**Task to complete:** Only the lines from the line that contains "The Crow’s Nest" through the final line of the entries below belong in your answer, copied exactly and without pictures.

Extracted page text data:
▬▬▬▬▬▬
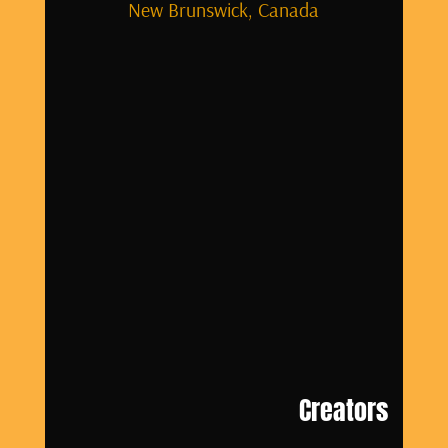
New Brunswick, Canada
Creators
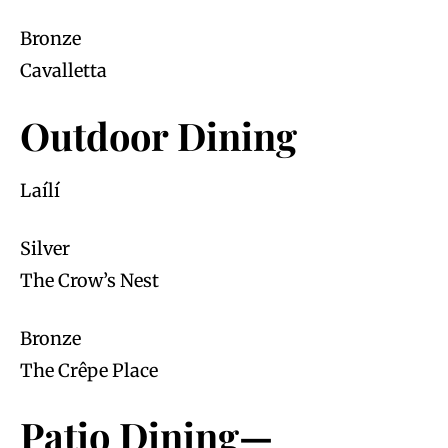
Bronze
Cavalletta
Outdoor Dining
Laílí
Silver
The Crow’s Nest
Bronze
The Crêpe Place
Patio Dining—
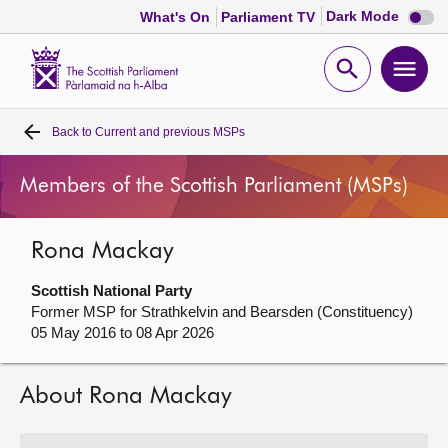
Dark
Dark Mode
What's On
Parliament TV
mode
disabl
Scottish
Parliament
Open
Ope
Website
home
search
men
Back to
Current and previous MSPs
Home
Members of the Scottish Parliament (MSPs)
Bills and laws
Rona Mackay
MSPs
Scottish National Party
Chamber and committees
Former MSP for Strathkelvin and Bearsden (Constituency)
05 May 2016 to 08 Apr 2026
Get involved
About Rona Mackay
Visit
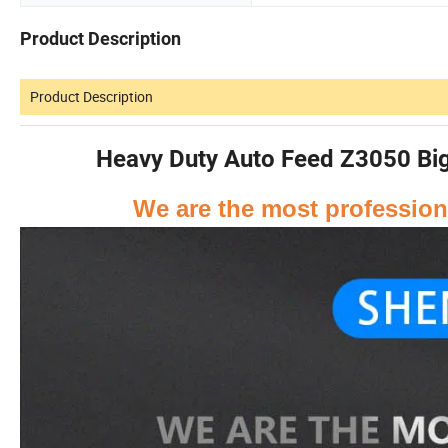
Product Description
Product Description
Heavy Duty Auto Feed Z3050 Big M
We are the most professiona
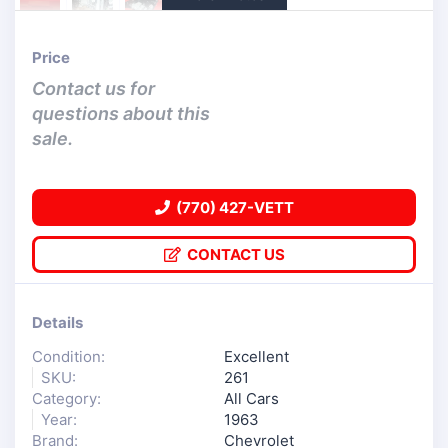
Price
Contact us for
questions about this
sale.
(770) 427-VETT
CONTACT US
Details
Condition:
Excellent
SKU:
261
Category:
All Cars
Year:
1963
Brand:
Chevrolet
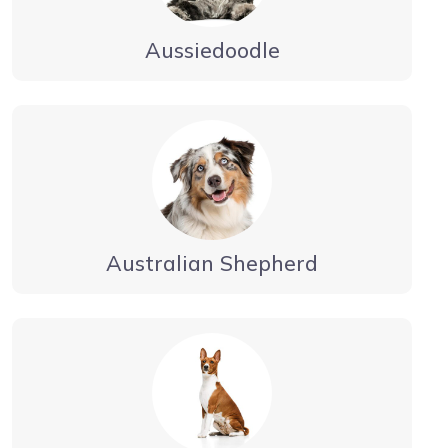
Aussiedoodle
Australian Shepherd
▬▬▬▬▬▬
**Solution to this problem:**
The Crow’s Nest
Bronze
The Crêpe Place
Patio Dining—
Dark
Dark Mode
What's On
Parliament TV
mode
disabl
Scottish
Parliament
Open
Ope
Website
home
search
men
Back to
Current and previous MSPs
Home
Members of the Scottish Parliament (MSPs)
Bills and laws
Rona Mackay
MSPs
Scottish National Party
Chamber and committees
Former MSP for Strathkelvin and Bearsden (Constituency)
05 May 2016 to 08 Apr 2026
Get involved
About Rona Mackay
Visit
Product Description
Product Description
Heavy Duty Auto Feed Z3050 Big M
We are the most professiona
Price
Contact us for
questions about this
sale.
(770) 427-VETT
CONTACT US
Details
Condition:
Excellent
SKU:
261
Category:
All Cars
Year:
1963
Brand:
Chevrolet
Aussiedoodle
Australian Shepherd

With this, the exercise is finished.